Сорос Джордж
Шрифт:
Всегда существует некоторое расхождение между тем, что мы предполагаем сделать, и тем, что получается в действительности, и с введением некоторых реформ, ориентированных на рыночную экономику, расхождение между нашими предположениями и действительностью не исчезло. Оно просто изменило свою форму. Экономические рычаги должны были заменить прямые команды, но в действительности якобы нерушимые законы рынка были подвергнуты административному регулированию. Руководители, которые, кстати, принадлежат партийно-государственной бюрократии, сочли, что гораздо выгоднее попытаться изменить правила игры в свою пользу, чем играть по предложенным правилам. Это привело к тому, что появилась небольшая группа удачливых предпринимателей, так называемых «красных баронов», чей успех определяется их способностью манипулировать системой.
Достаточно взглянуть на современную Венгрию, чтобы увидеть, какой сложной может быть подобная система: почти каждое крупное предприятие имеет специальный набор налогов и дотаций, которые к этим налогам прилагаются. Все это якобы вызвано торговыми отношениями внутри СЭВ. Как бы то ни было, этот фактор влияет на положение предприятия больше, чем любой другой.

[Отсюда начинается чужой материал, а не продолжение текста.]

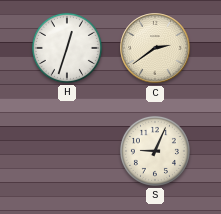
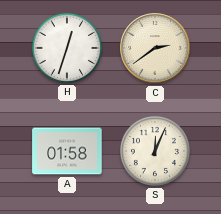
A: none -> 01:58
S: 9:04 -> 12:04
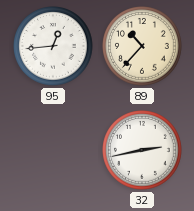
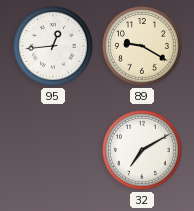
89: 10:37 -> 9:20
32: 2:43 -> 7:10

В рамках «якобы-рыночной» экономической системы предприятиям не дают разоряться. Реформаторы могут кричать о необходимости введения банкротства, но ведь банкротство повлечет за собой безработицу, а безработица означает признание несостоятельности системы. Политический центр, пока он хоть как-то удерживает власть, не допустит введения банкротства как процедуры, особенно в неэкономической тяжелой промышленности.
В Венгрии к настоящему времени выработалась весьма изощренная двухъярусная финансовая система, которая предполагает наличие сети коммерческих банков, через которые центральный банк должен осуществлять финансовый контроль. Венгрия является членом Международного валютного фонда, и ее соглашение с МВФ предусматривает жесткие ограничения количества денег в обращении и просроченных кредитов. Но эти ограничения остаются лишь на бумаге, их нельзя применить силой: предприятия просто не платят друг другу – и все тут. Кредиторы караулят, когда на счет предприятия-должника поступят какие-то средства. Так как само предприятие-должник тоже чей-то кредитор и тоже ждет, когда ему заплатят, явление расползлось по всей экономической системе. Сейчас оно охватывает 60% предприятий, и несуществующий просроченный кредит равен семи неделям всего национального производства. Неудивительно, что финансовый контроль неэффективен в подобных условиях! Все это изменилось бы, если бы предприятия заставляли объявлять о банкротстве: кредиторы, которые мирно ждут, когда им заплатят, теряли бы в этом случае свои деньги, и тогда они хорошенько бы думали, прежде чем давать товары в кредит. Но только в декабре 1989 года, когда Венгрия уже практически подошла к рубежу, отделяющему реформацию от революции, было принято решение объявить о банкротстве 51 предприятия. Как нетрудно догадаться, это решение было только принято, но не выполнено.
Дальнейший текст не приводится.